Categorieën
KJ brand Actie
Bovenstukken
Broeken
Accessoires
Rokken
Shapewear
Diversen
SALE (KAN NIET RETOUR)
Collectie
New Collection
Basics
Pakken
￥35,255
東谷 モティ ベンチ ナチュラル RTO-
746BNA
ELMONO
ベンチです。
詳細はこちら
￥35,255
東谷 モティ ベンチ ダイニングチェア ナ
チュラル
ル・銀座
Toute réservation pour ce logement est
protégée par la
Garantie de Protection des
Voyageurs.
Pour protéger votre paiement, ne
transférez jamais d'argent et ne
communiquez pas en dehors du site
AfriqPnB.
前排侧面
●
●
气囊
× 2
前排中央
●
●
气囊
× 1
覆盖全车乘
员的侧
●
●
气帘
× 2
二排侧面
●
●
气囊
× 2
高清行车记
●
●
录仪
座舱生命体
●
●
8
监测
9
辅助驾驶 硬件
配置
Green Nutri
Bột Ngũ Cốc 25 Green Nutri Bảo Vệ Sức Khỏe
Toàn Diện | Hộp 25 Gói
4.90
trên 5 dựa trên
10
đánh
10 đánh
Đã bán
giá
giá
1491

...

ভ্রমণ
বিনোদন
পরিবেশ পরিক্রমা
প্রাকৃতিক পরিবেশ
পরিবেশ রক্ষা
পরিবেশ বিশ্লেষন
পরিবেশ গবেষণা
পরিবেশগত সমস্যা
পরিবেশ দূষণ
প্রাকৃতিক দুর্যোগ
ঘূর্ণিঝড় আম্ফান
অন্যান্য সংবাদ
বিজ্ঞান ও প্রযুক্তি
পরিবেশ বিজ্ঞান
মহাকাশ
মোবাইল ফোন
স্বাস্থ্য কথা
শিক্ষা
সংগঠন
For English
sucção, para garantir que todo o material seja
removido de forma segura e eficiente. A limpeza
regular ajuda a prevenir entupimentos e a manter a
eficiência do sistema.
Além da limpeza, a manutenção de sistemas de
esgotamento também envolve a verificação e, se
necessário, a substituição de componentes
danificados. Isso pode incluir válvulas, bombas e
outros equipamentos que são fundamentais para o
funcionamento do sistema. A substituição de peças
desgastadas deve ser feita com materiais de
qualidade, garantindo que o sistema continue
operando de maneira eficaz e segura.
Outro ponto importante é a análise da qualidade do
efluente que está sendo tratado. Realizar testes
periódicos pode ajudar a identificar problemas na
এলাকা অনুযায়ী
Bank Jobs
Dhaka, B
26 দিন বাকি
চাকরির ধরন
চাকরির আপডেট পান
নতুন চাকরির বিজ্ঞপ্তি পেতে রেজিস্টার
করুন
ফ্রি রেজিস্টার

> [ACTIVITY]:
Pull out all lines from the listing that contain the string "para".

> [EXERCISE RESULT]:
sucção, para garantir que todo o material seja
outros equipamentos que são fundamentais para o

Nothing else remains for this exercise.